Standing before Rosamond, with something in his look and manner strangely and touchingly suggestive of the long-past days of his childhood, and of the time when he had said his earliest lessons at his mother's knee, he now repeated, from first to last, the instructions that had been given to him, with a verbal exactness, with an easy readiness of memory, which, in a man of his age, was nothing less than astonishing. "Have I kept it all as I should?" he asked, simply, when he had come to an end. "And may I go my ways now, and take my good news to Sarah's bedside?"
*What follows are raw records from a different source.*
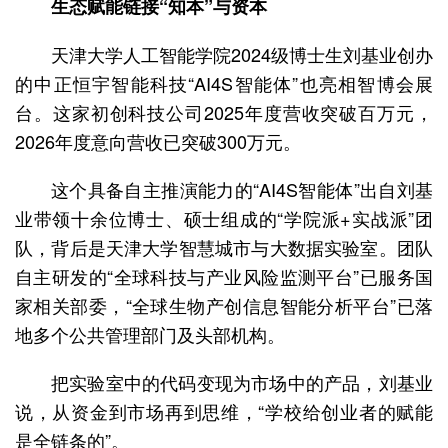
生态赋能链接“知本”与资本
天津大学人工智能学院2024级博士生刘基业创办
的中正恒宇智能科技“AI4S智能体”也亮相智博会展
台。这家初创科技公司2025年度营收突破百万元，
2026年度意向营收已突破300万元。
这个具备自主推演能力的“AI4S智能体”出自刘基
业带领十余位博士、硕士组成的“学院派+实战派”团
队，背后是天津大学智慧城市与大数据实验室。团队
自主研发的“全球科技与产业风险监测平台”已服务国
家相关部委，“全球生物产创信息智能分析平台”已落
地多个公共管理部门及头部机构。
把实验室中的代码变现为市场中的产品，刘基业
说，从资金到市场再到思维，“学校给创业者的赋能
是全链条的”。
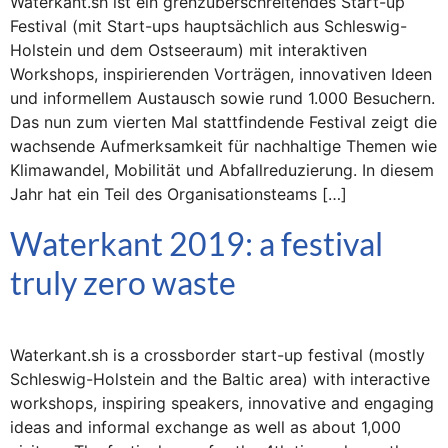
Waterkant.sh ist ein grenzüberschreitendes Start-up
Festival (mit Start-ups hauptsächlich aus Schleswig-
Holstein und dem Ostseeraum) mit interaktiven
Workshops, inspirierenden Vorträgen, innovativen Ideen
und informellem Austausch sowie rund 1.000 Besuchern.
Das nun zum vierten Mal stattfindende Festival zeigt die
wachsende Aufmerksamkeit für nachhaltige Themen wie
Klimawandel, Mobilität und Abfallreduzierung. In diesem
Jahr hat ein Teil des Organisationsteams […]
Waterkant 2019: a festival
truly zero waste
Waterkant.sh is a crossborder start-up festival (mostly
Schleswig-Holstein and the Baltic area) with interactive
workshops, inspiring speakers, innovative and engaging
ideas and informal exchange as well as about 1,000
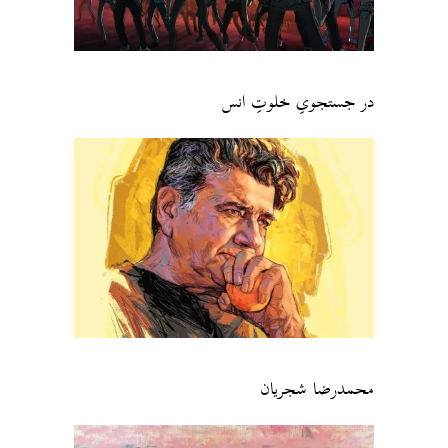
در جستجویِ خلوتِ انس
محمدرضا شجریان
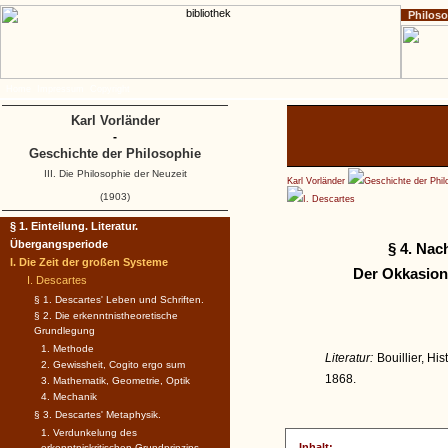
Philos
Home
Impressum
Copyright
Karl Vorländer
-
Geschichte der Philosophie
III. Die Philosophie der Neuzeit
Karl Vorländer
Geschichte der Phil
(1903)
I. Descartes
§ 1. Einteilung. Literatur.
Übergangsperiode
§ 4. Nac
I. Die Zeit der großen Systeme
Der Okkasion
I. Descartes
§ 1. Descartes' Leben und Schriften.
§ 2. Die erkenntnistheoretische
Grundlegung
1. Methode
Literatur:
Bouillier, Hi
2. Gewissheit, Cogito ergo sum
1868.
3. Mathematik, Geometrie, Optik
4. Mechanik
§ 3. Descartes' Metaphysik.
1. Verdunkelung des
Inhalt:
erkenntniskritischen Grundprinzips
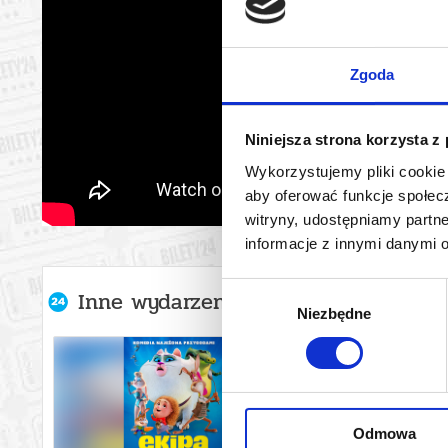
Zgoda
Niniejsza strona korzysta z
Wykorzystujemy pliki cookie 
aby oferować funkcje społecz
witryny, udostępniamy part
informacje z innymi danymi 
Wybór
Inne wydarzenia organizatora
Niezbędne
zgody
Odmowa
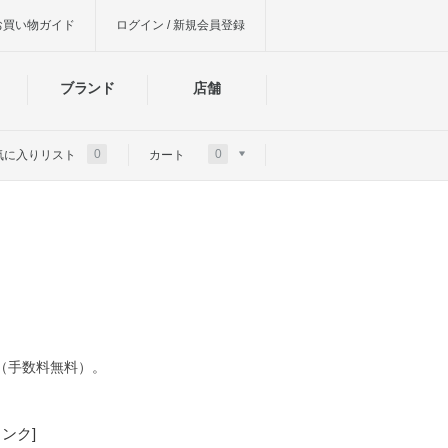
お買い物ガイド
ログイン / 新規会員登録
ブランド
店舗
0
0
気に入りリスト
カート
（手数料無料）。
ンク]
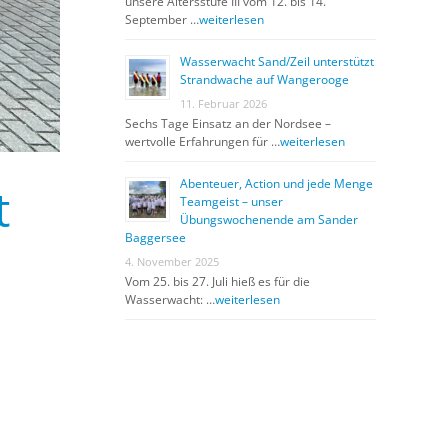
unsere Altersstufe III vom 12. bis 14.
September …
weiterlesen
Wasserwacht Sand/Zeil unterstützt
Strandwache auf Wangerooge
11. Februar 2026
Sechs Tage Einsatz an der Nordsee –
wertvolle Erfahrungen für …
weiterlesen
Abenteuer, Action und jede Menge
t
Teamgeist – unser
Übungswochenende am Sander
Baggersee
4. November 2025
Vom 25. bis 27. Juli hieß es für die
Wasserwacht: …
weiterlesen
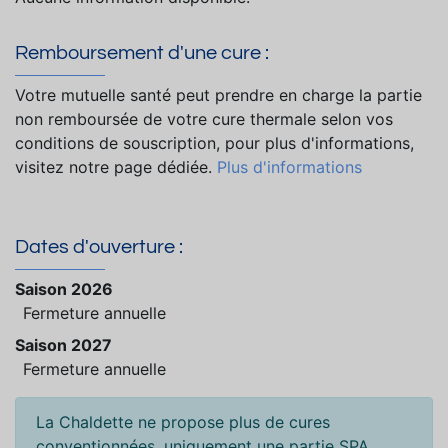
Remboursement d'une cure :
Votre mutuelle santé peut prendre en charge la partie
non remboursée de votre cure thermale selon vos
conditions de souscription, pour plus d'informations,
visitez notre page dédiée.
Plus d'informations
Dates d'ouverture :
Saison 2026
Fermeture annuelle
Saison 2027
Fermeture annuelle
La Chaldette ne propose plus de cures
conventionnées, uniquement une partie SPA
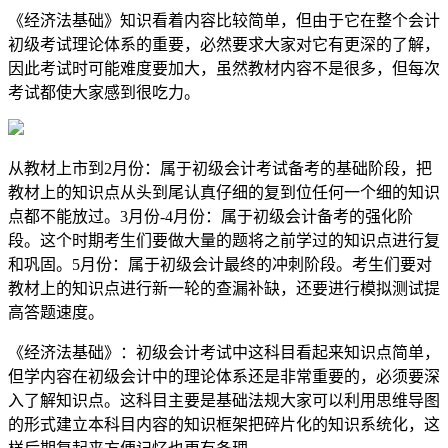
《经济法基础》知识看着内容比较简单，但由于它在整个会计
初级考试理论体系的重要，必然要求大家对它有更深的了解，
因此考试时可能难度要加大，虽然教材内容不是很多，但每次
考试都使大家感到很吃力。
从教材上市到2月份：属于初级会计考试备考的基础阶段，把
教材上的知识点从头到尾认真仔细的复到位任何一个细的知识
点都不能放过。3月份-4月份：属于初级会计备考的强化阶
段。这个时期考生们要做大量的题将之前学过的知识点进行复
和巩固。5月份：属于初级会计最终的冲刺阶段。考生们要对
教材上的知识点进行新一轮的查漏补缺，还要进行模拟测试提
高答题速度。
《经济法基础》：初级会计考试中这科目看起来知识点简单，
但学内容在初级会计中的理论体系还是非常重要的，必须要深
入了解知识点。这科目主要是基础法规大家可以利用思维导图
的形式建立本科目内容的知识框架把碎片化的知识系统化，这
It was still necessary to detain him, while Rosamond and her husband consulted together on the best and safest means of following up the avowal that the Secret was discovered by the announcement of their own presence in London.
After some consideration, Leonard asked his wife to produce the document which the lawyer had drawn out that morning, and to write a few lines, from his dictation, on the blank side of the paper, requesting Mrs. Jazeph to read the form of declaration, and to affix her signature to it, if she felt that it required her, in every particular, to affirm nothing that was not the exact truth. When this had been done, and when the leaf on which Mrs. Frankland had written had been folded outward, so that it might be the first page to catch the eye, Leonard directed that the paper should be given to the old man, and explained to him what he was to do with it, in these words:
"When you have broken the news about the Secret to your niece," he said, "and when you have allowed her full time to compose herself, if she asks questions about my wife and myself (as I believe she will), hand that paper to her for answer, and beg her to read it. Whether she is willing to sign it or not, she is sure to inquire how you came by it. Tell her in return that you have received it from Mrs. Frankland—using the word 'received,' so that she may believe at first that it was sent to you from Porthgenna by post. If you find that she signs the declaration, and that she is not much agitated after doing so, then tell her in the same gradual way in which you tell the truth about the discovery of the Secret, that my wife gave the paper to you with her own hands, and that she is now in London—"
"Waiting and longing to see her," added Rosamond. "You, who forget nothing, will not, I am sure, forget to say that."
The little compliment to his powers of memory made Uncle Joseph color with pleasure, as if he was a boy again. Promising to prove worthy of the trust reposed in him, and engaging to come back and relieve Mrs. Frankland of all suspense before the day was out, he took his leave, and went forth hopefully on his momentous errand.
Rosamond watched him from the window, threading his way in and out among the throng of passengers on the pavement, until he was lost to view. How nimbly the light little figure sped away out of sight! How gayly the unclouded sunlight poured down on the cheerful bustle in the street! The whole being of the great city basked in the summer glory of the day; all its mighty pulses beat high, and all its myriad voices whispered of hope!